- What you will do -
Word for word, reproduce the records, keeping none of the pictures.

——————————

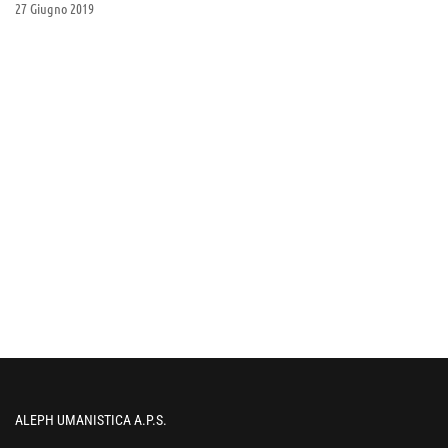
27 Giugno 2019
ALEPH UMANISTICA A.P.S.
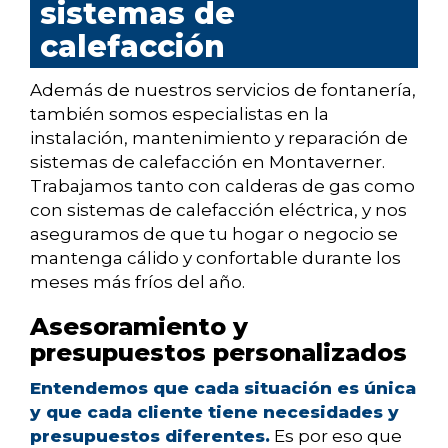
sistemas de
calefacción
Además de nuestros servicios de fontanería,
también somos especialistas en la
instalación, mantenimiento y reparación de
sistemas de calefacción en Montaverner.
Trabajamos tanto con calderas de gas como
con sistemas de calefacción eléctrica, y nos
aseguramos de que tu hogar o negocio se
mantenga cálido y confortable durante los
meses más fríos del año.
Asesoramiento y
presupuestos personalizados
Entendemos que cada situación es única
y que cada cliente tiene necesidades y
presupuestos diferentes.
Es por eso que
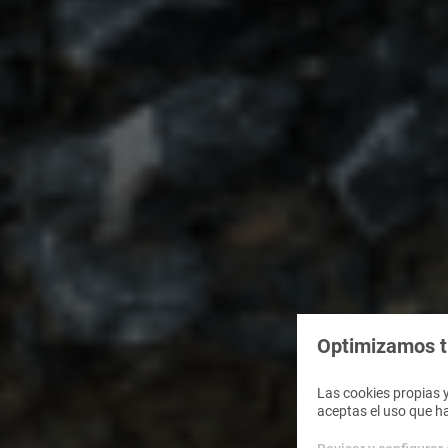
Optimizamos tu
Las cookies propias y
aceptas el uso que h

——————————

- Exercise output -
27 Giugno 2019
ALEPH UMANISTICA A.P.S.
sistemas de
calefacción
Además de nuestros servicios de fontanería,
también somos especialistas en la
instalación, mantenimiento y reparación de
sistemas de calefacción en Montaverner.
Trabajamos tanto con calderas de gas como
con sistemas de calefacción eléctrica, y nos
aseguramos de que tu hogar o negocio se
mantenga cálido y confortable durante los
meses más fríos del año.
Asesoramiento y
presupuestos personalizados
Entendemos que cada situación es única
y que cada cliente tiene necesidades y
presupuestos diferentes.
Es por eso que
Optimizamos tu
Las cookies propias y
aceptas el uso que h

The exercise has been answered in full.